What has been described above includes mere examples of systems and computer-implemented methods. It is, of course, not possible to describe every conceivable combination of components and/or computer-implemented methods for purposes of describing the one or more example embodiments, but one of ordinary skill in the art can recognize that many further combinations and/or permutations of the one or more example embodiments are possible. Furthermore, to the extent that the terms “includes,” “has,” “possesses,” and the like are used in the detailed description, claims, appendices and/or drawings such terms are intended to be inclusive in a manner similar to the term “comprising” as “comprising” is interpreted when employed as a transitional word in a claim.

The descriptions of the various embodiments can use the phrases “an embodiment,” “various embodiments,” “one or more example embodiments” and/or “some embodiments,” each of which can refer to one or more of the same or different embodiments.

The descriptions of the various embodiments have been presented for purposes of illustration but are not intended to be exhaustive or limited to the embodiments described herein.
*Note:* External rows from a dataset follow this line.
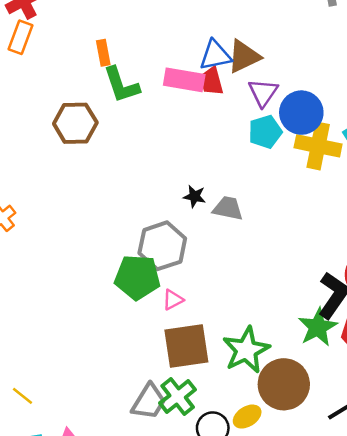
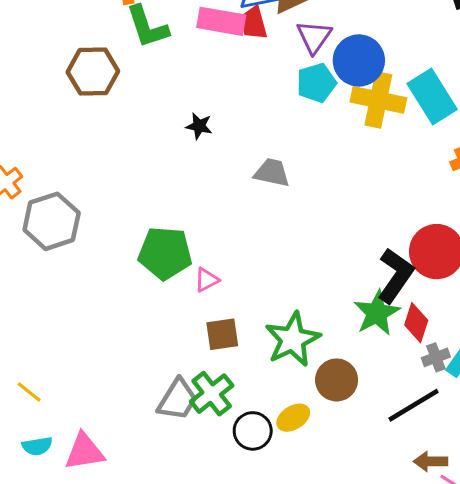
black star: (195, 196) -> (199, 126), moved
gray hexagon: (162, 246) -> (52, 221), moved
brown square: (186, 346) -> (222, 334), size x0.6
brown circle: (284, 384) -> (337, 380), size x0.7

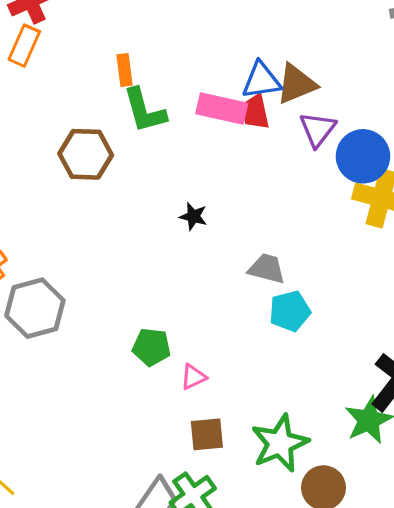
cyan pentagon: (316, 83) -> (290, 311), moved
green pentagon: (165, 253) -> (151, 347), size x0.7

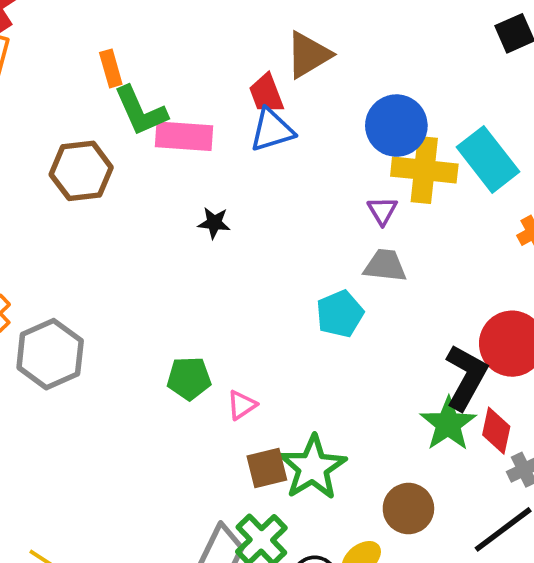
blue triangle: (261, 80) -> (272, 130), moved
pink rectangle: (222, 109) -> (184, 136), moved
purple triangle: (318, 129) -> (382, 211), moved, size x0.7
gray trapezoid: (267, 269) -> (385, 266), moved
green star: (280, 443) -> (313, 467), moved

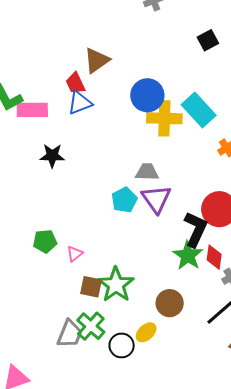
purple triangle: (382, 211) -> (156, 199), moved, size x1.8
black star: (214, 223) -> (52, 156), size x1.4
brown square: (267, 468) -> (91, 287), turned 30

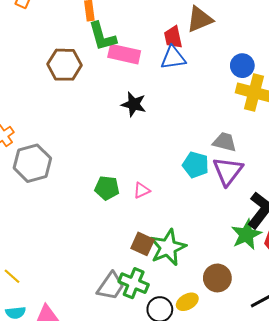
blue circle: (147, 95) -> (242, 66), size x0.7
cyan pentagon: (124, 200) -> (196, 165), turned 30
pink triangle: (75, 254) -> (142, 190), moved
green cross: (91, 326) -> (134, 283), turned -32

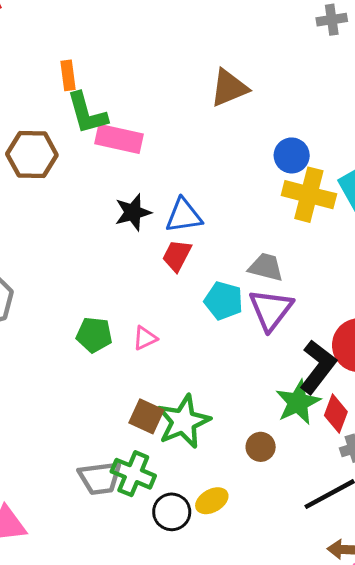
red trapezoid: (173, 37) -> (177, 256), moved, turned 40
blue triangle: (173, 58) -> (184, 216), moved
black star: (134, 104) -> (133, 212), turned -30
brown circle: (217, 278) -> (261, 447), moved, size x0.7
gray trapezoid: (111, 286) -> (100, 478), turned 48

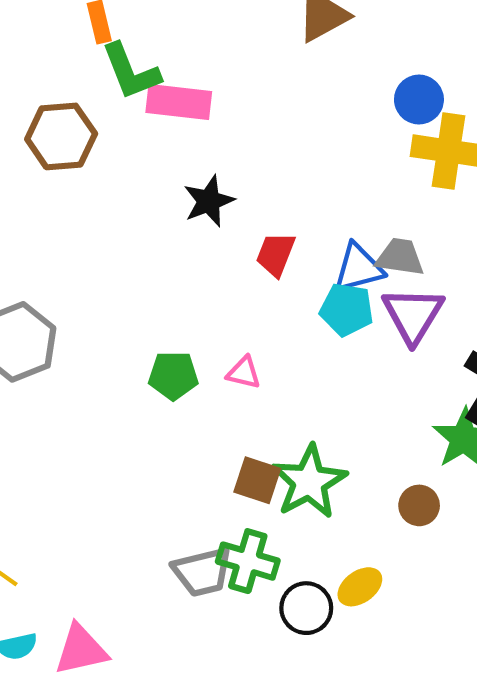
blue triangle: (184, 216) -> (359, 268), moved
pink triangle: (145, 338) -> (244, 373), turned 45

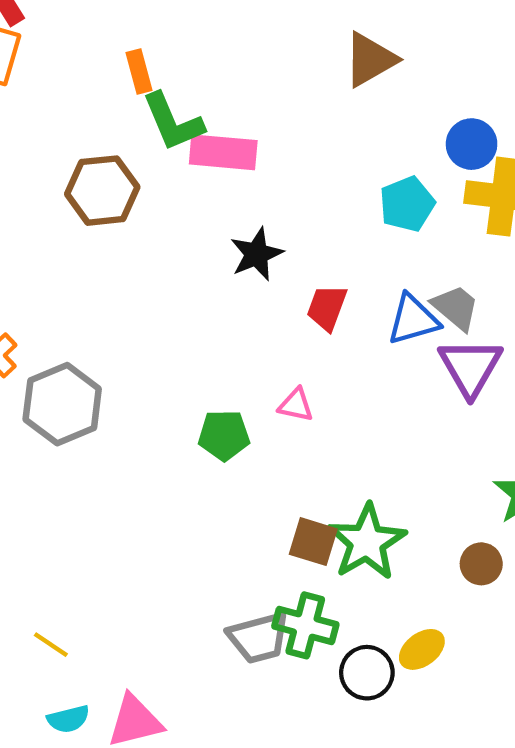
gray trapezoid: (400, 257) -> (456, 307), turned 33
cyan pentagon: (347, 309) -> (407, 204), moved, turned -30
pink triangle: (244, 373) -> (296, 405), moved

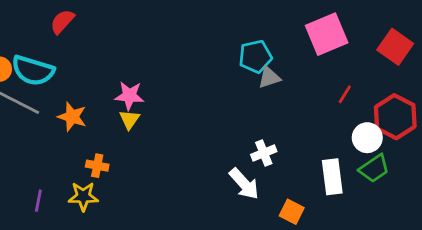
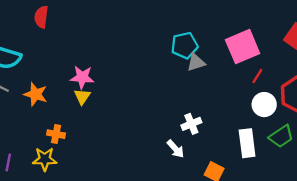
red semicircle: (62, 22) -> (41, 17), moved, turned -35
pink square: (327, 34) -> (243, 47), moved
white circle: (367, 138) -> (264, 105), moved
white arrow: (244, 184) -> (175, 149), size x0.7

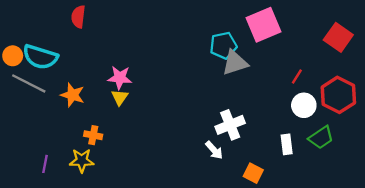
pink square: (243, 47) -> (264, 25), moved
gray triangle: (196, 62) -> (235, 63), size x1.4
white cross: (191, 124) -> (230, 125), size x1.4
white rectangle: (247, 143) -> (287, 144), size x0.7

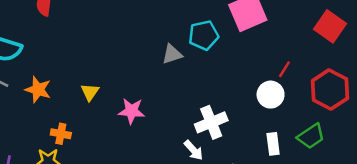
gray triangle: (235, 63) -> (172, 54), moved, size x0.7
pink star: (120, 78) -> (132, 111), moved
white circle: (304, 105) -> (271, 95), moved

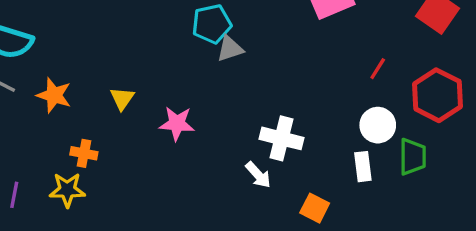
cyan pentagon: (204, 35) -> (212, 24), moved
white circle: (271, 95) -> (378, 125), moved
white cross: (211, 122) -> (281, 138), turned 36
green trapezoid: (311, 136) -> (413, 157), turned -56

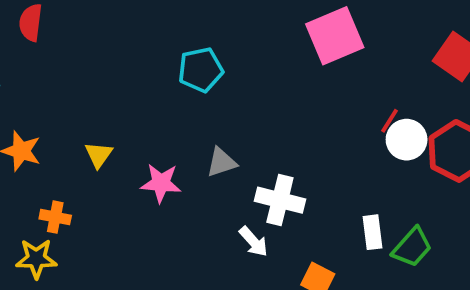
gray triangle: (230, 49) -> (221, 162), moved
white circle: (378, 125) -> (407, 140), moved
green trapezoid: (413, 157) -> (412, 247), moved, turned 42

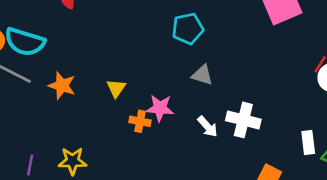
gray triangle: (221, 162) -> (202, 75), moved, turned 35
orange cross: (55, 217) -> (140, 121), moved
white arrow: (254, 242) -> (208, 127), moved

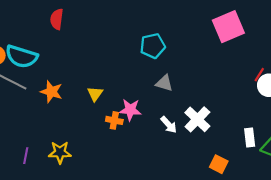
white cross: (243, 120) -> (197, 119), turned 30

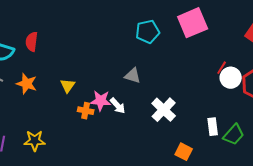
red semicircle: (57, 19) -> (32, 42), moved
cyan pentagon: (153, 46) -> (148, 32), moved
white arrow: (169, 125) -> (118, 106), moved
Many modifications and variations will be apparent to those of ordinary skill in the art without departing from the scope and spirit of the described embodiments. The terminology used herein was chosen to best explain the principles of the embodiments, the practical application and/or technical improvement over technologies found in the marketplace, and/or to enable others of ordinary skill in the art to understand the embodiments described herein.